FEDERAL RULES OF CIVIL PROCEDURE FRCP 11: Signing Pleadings, Motions and Other Papers; Representations to the Court: (b) Representations to the Court. By presenting to the court a pleading, written motion, or other paper—whether by signing, filing, submitting, or later advocating it—an attorney or unrepresented party certifies that to the best of the person’s knowledge, information, and belief, formed after an inquiry reasonable under the circumstances: * * * it is not being presented for any improper purpose * * * .

FRCP 12: Defenses and Objections: (b) How to Present Defenses: Every defense to a claim for relief in any pleading must be asserted in the responsive pleading if one is required. But a party may assert the following defenses by motion:

(1) lack of subject-matter jurisdiction; (2) lack of personal jurisdiction; (3) improper venue; (4) insufficient process; (5) insufficient service of process; (6) failure to state a claim upon which relief can be granted; and (7) failure to join a party under Rule 19.

FEDERAL STATUTES 28 United States Code §1332: Diversity of Citizenship; Amount in Controversy; Costs (a) The district courts shall have original jurisdiction of all civil actions where the matter in controversy exceeds the sum or value of $75,000, exclusive of interest and costs, and is between—

(1) citizens of different States; (2) citizens of a State and citizens or subjects of a foreign state * * * .

999 United States Code §999: Ginormous Hotel Labor Relations Management Act * * * (e) Hotel chains engaged in interstate commerce are further liable for any inappropriate dissemination of employee personal information to third parties.

STATE STATUTES California Code of Civil Procedure §410.10: Basis A court of this state may exercise jurisdiction on any basis not inconsistent with the Constitution * * * .

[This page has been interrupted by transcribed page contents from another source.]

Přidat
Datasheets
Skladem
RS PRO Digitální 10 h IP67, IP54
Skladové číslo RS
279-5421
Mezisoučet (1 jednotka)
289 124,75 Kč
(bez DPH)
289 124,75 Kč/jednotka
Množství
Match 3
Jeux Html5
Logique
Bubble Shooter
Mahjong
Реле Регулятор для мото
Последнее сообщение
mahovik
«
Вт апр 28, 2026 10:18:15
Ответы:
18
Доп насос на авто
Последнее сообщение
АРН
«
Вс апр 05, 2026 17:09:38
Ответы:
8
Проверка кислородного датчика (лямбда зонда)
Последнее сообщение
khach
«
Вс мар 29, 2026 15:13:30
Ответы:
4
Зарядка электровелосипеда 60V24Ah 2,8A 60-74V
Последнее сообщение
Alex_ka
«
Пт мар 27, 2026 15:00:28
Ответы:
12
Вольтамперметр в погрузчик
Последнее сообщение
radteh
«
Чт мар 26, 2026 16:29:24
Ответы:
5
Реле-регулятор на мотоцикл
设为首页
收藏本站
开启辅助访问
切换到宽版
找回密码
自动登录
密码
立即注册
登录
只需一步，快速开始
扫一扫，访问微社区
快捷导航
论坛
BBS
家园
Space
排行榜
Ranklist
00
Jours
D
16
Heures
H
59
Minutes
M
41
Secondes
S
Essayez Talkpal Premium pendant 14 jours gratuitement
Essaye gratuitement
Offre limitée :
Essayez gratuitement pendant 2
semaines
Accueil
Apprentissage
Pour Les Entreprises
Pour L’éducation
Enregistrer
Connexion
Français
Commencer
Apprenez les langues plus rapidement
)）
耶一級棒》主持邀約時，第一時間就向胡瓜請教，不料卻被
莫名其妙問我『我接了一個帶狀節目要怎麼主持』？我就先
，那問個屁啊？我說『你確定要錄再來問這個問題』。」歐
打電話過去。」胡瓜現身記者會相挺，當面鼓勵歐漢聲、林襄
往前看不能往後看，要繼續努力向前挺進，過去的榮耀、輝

California Code of Civil Procedure §418.10. Motion to quash service of summons (a) A defendant, on or before the last day of his or her [or its] time to plead * * * [when attacking personal jurisdiction, must] serve and file a notice of motion * * * : (1) To quash service of summons on the ground of lack of [personal] jurisdiction of the court over him or her [or it]. * * * [End of LIBRARY]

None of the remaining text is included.